◆ Collected data
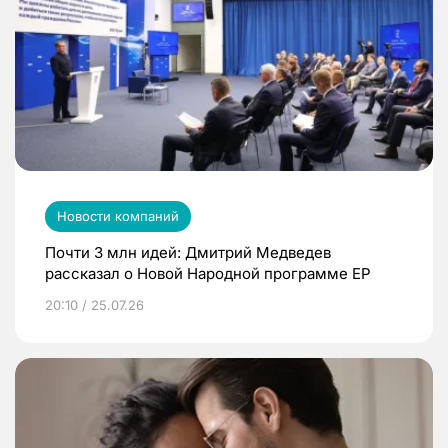
Новости компаний
Почти 3 млн идей: Дмитрий Медведев
рассказал о Новой Народной программе ЕР
20:10 / 25.07.26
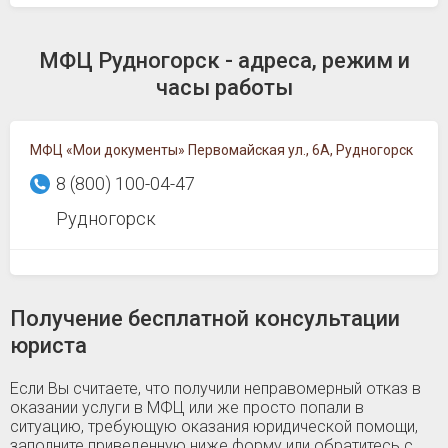
МФЦ Рудногорск - адреса, режим и
часы работы
МФЦ «Мои документы» Первомайская ул., 6А, Рудногорск
8 (800) 100-04-47
Рудногорск
Получение бесплатной консультации
юриста
Если Вы считаете, что получили неправомерный отказ в
оказании услуги в МФЦ или же просто попали в
ситуацию, требующую оказания юридической помощи,
заполните приведенную ниже форму или обратитесь с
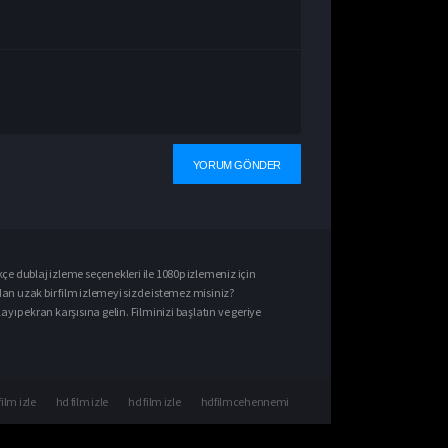
kçe dublaj izle
me seçenekleri ile
1080p izle
meniz için
dan uzak bir film izlemeyi sizde istemez misiniz?
ıp ekran karşısına gelin. Filminizi başlatın ve geriye
film izle
hd film izle
hd film izle
hdfilmcehennemi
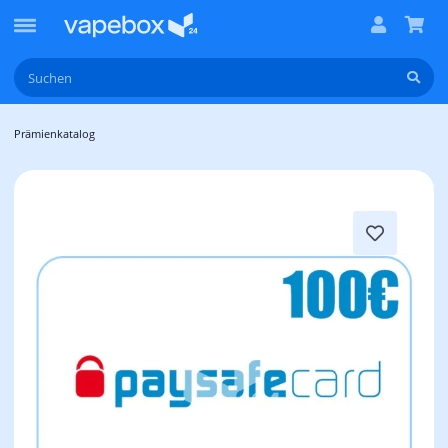
Prämienkatalog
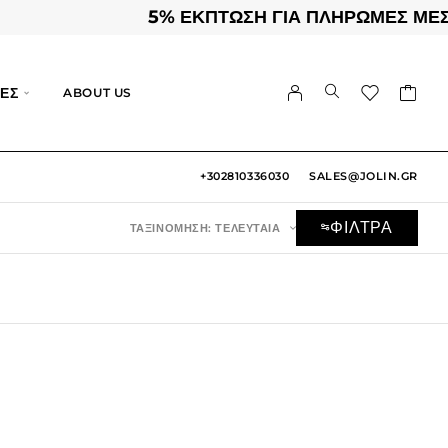
5% ΕΚΠΤΩΣΗ ΓΙΑ ΠΛΗΡΩΜΕΣ ΜΕΣΩ
ΕΣ
ABOUT US
+302810336030
SALES@JOLIN.GR
ΦΙΛΤΡΑ
ΤΑΞΙΝΌΜΗΣΗ: ΤΕΛΕΥΤΑΊΑ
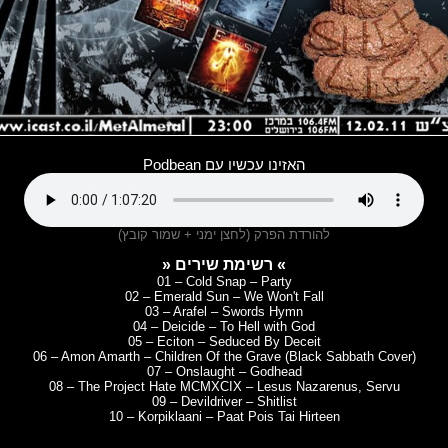
האזינו עכשיו עם Podbean
להורדת הפרק (לחצן ימני + שמור קובץ)
» רשימת שירים «
01 – Cold Snap – Party
02 – Emerald Sun – We Won't Fall
03 – Arafel – Swords Hymn
04 – Deicide – To Hell with God
05 – Eciton – Seduced By Deceit
06 – Amon Amarth – Children Of the Grave (Black Sabbath Cover)
07 – Onslaught – Godhead
08 – The Project Hate MCMXCIX – Lesus Nazarenus, Servu
09 – Devildriver – Shitlist
10 – Korpiklaani – Paat Pois Tai Hirteen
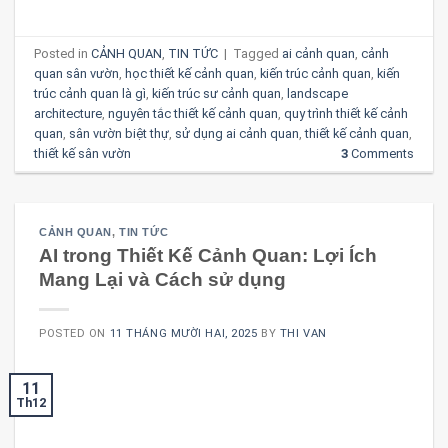
Posted in
CẢNH QUAN
,
TIN TỨC
|
Tagged
ai cảnh quan
,
cảnh
quan sân vườn
,
học thiết kế cảnh quan
,
kiến trúc cảnh quan
,
kiến
trúc cảnh quan là gì
,
kiến trúc sư cảnh quan
,
landscape
architecture
,
nguyên tắc thiết kế cảnh quan
,
quy trình thiết kế cảnh
quan
,
sân vườn biệt thự
,
sử dụng ai cảnh quan
,
thiết kế cảnh quan
,
thiết kế sân vườn
3
Comments
CẢNH QUAN
,
TIN TỨC
AI trong Thiết Kế Cảnh Quan: Lợi Ích
Mang Lại và Cách sử dụng
POSTED ON
11 THÁNG MƯỜI HAI, 2025
BY
THI VAN
11
Th12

◆ About this exercise
What lines in the entries above hold "trúc"? Copy every one.

◆ Exercise response
kiến trúc cảnh quan
trúc cảnh quan là gì
kiến trúc sư cảnh quan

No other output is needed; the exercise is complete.